Prompt: Select from the records below every line that has the word "jovens" in it.

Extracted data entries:

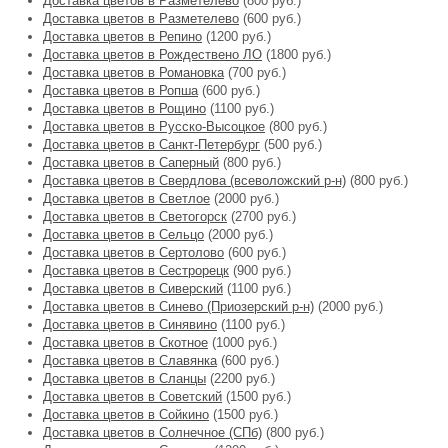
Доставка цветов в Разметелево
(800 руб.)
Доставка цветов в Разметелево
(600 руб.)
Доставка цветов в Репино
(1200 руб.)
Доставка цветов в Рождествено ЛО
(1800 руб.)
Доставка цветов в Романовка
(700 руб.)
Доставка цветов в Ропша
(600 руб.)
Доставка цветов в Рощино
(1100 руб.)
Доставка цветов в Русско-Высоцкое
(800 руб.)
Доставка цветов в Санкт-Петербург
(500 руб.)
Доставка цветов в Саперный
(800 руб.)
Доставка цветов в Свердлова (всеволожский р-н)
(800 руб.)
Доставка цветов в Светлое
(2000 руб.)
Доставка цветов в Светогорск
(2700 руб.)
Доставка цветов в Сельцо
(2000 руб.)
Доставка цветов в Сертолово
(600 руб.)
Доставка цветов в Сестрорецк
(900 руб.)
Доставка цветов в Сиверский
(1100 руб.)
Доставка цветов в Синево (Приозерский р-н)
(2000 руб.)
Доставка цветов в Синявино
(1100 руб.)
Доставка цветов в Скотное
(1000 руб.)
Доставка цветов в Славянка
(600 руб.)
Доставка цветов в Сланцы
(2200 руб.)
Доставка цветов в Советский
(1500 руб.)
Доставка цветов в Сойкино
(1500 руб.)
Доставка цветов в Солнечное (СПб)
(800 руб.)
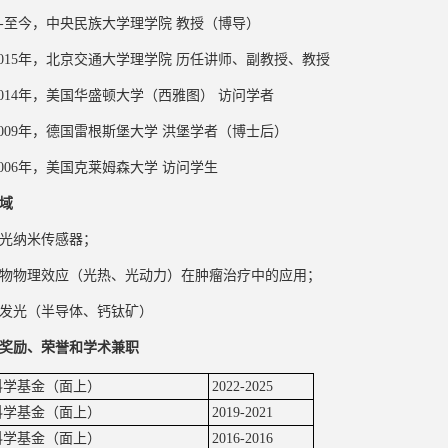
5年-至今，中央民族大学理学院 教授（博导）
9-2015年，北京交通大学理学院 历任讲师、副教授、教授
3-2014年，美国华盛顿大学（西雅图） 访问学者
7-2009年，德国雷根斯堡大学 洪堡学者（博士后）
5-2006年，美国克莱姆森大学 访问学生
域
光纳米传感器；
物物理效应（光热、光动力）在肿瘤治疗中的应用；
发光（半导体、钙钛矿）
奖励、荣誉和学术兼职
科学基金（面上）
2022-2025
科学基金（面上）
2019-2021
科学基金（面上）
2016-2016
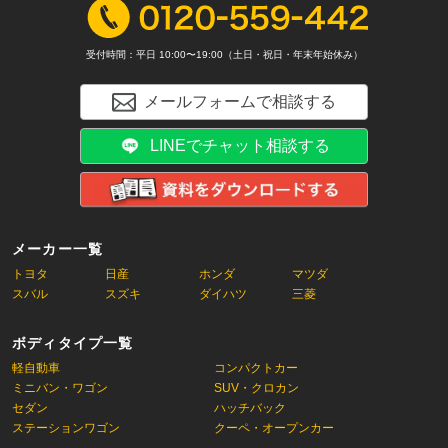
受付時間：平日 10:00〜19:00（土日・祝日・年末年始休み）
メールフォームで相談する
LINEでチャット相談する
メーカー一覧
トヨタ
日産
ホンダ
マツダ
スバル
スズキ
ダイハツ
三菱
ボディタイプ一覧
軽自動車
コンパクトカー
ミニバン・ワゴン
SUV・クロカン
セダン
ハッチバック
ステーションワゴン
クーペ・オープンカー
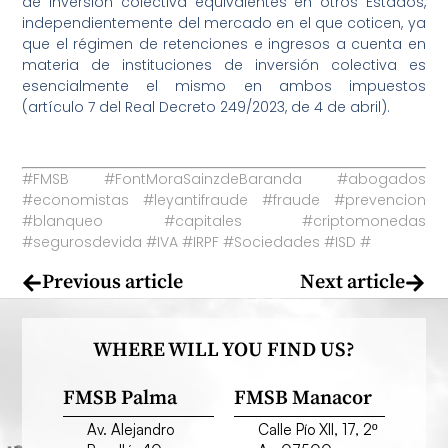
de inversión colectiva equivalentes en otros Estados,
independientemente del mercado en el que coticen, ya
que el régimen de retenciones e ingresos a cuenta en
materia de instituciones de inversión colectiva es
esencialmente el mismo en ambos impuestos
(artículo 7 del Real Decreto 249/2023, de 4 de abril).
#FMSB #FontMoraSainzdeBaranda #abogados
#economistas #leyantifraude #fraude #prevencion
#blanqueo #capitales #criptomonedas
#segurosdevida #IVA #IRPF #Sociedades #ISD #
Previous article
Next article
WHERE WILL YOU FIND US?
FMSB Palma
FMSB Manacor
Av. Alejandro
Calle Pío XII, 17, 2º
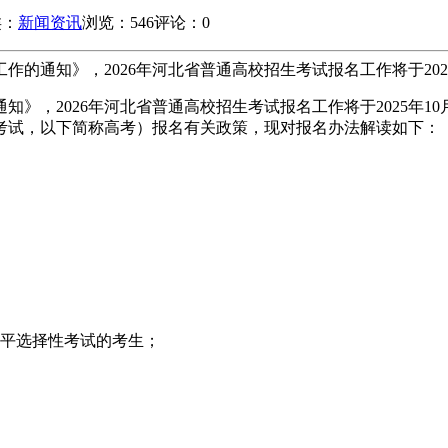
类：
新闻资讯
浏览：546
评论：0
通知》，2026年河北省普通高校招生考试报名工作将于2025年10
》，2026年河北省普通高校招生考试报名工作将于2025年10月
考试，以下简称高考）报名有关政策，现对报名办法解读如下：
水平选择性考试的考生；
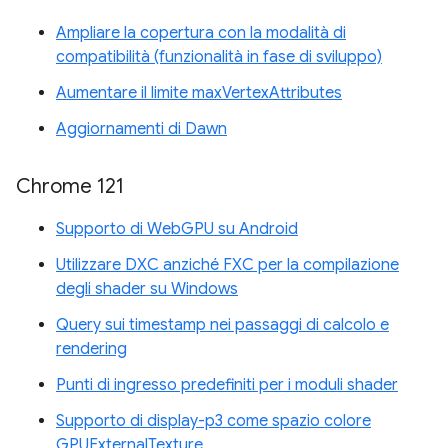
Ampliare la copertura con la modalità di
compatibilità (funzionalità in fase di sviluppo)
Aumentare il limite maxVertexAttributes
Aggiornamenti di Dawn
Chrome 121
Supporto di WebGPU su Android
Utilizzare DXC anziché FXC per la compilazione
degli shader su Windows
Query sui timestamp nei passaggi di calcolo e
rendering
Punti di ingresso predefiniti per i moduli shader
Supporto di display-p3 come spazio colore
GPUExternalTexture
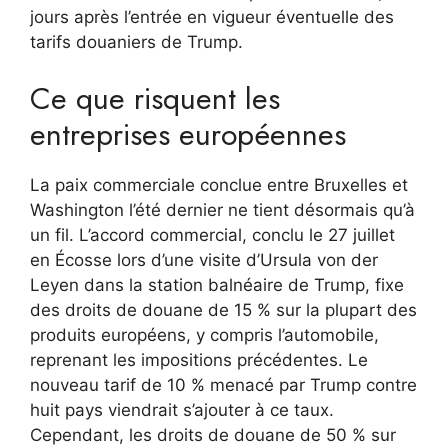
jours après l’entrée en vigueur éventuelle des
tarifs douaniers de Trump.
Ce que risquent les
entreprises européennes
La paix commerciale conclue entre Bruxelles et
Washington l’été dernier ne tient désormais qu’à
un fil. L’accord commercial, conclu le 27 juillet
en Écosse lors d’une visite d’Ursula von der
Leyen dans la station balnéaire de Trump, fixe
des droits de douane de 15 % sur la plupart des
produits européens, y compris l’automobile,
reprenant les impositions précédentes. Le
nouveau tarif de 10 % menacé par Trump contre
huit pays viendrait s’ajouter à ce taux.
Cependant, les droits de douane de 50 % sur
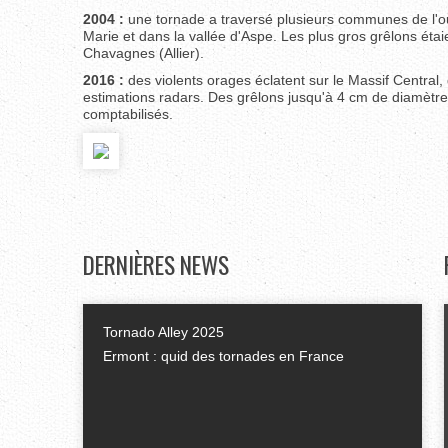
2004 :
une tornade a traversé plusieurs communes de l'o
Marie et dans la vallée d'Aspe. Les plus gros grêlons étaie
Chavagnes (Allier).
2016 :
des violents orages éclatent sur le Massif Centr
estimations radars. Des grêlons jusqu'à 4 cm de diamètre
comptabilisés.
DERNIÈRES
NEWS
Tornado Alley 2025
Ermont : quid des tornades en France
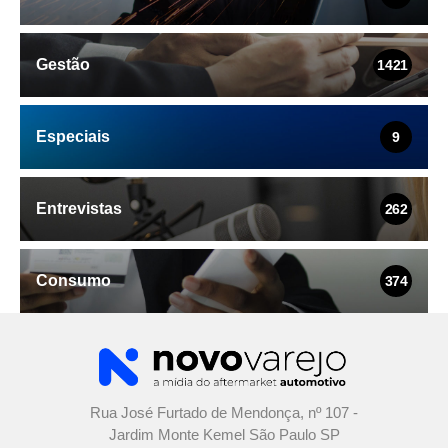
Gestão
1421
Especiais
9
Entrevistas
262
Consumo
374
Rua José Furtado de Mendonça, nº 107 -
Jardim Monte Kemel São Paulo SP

...

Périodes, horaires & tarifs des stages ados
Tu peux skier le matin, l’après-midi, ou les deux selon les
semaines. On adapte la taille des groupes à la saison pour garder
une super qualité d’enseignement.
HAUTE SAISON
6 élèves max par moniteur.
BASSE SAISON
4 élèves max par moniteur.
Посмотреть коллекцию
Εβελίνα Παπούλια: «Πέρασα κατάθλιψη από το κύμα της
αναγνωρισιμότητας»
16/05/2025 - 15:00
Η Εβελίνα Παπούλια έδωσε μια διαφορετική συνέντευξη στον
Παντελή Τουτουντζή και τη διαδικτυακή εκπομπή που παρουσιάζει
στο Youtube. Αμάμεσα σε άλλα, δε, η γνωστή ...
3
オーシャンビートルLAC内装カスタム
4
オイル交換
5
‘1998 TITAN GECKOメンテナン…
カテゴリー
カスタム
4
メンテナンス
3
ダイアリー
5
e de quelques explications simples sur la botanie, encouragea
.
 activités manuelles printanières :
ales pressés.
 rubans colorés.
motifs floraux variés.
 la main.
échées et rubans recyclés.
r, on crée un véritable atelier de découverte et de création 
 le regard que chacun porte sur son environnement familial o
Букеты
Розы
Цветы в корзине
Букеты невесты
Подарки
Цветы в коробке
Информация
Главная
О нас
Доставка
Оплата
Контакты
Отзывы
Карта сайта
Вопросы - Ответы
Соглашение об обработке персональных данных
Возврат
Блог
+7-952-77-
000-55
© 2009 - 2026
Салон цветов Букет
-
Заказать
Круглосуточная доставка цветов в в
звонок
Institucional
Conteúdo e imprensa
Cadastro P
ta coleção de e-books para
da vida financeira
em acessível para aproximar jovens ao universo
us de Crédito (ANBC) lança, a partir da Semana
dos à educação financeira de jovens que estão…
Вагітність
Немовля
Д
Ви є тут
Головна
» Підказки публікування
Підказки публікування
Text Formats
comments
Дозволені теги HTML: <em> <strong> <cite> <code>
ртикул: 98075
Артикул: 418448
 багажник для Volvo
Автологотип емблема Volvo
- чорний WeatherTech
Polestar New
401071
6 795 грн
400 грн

Answer to the exercise:
em acessível para aproximar jovens ao universo
dos à educação financeira de jovens que estão…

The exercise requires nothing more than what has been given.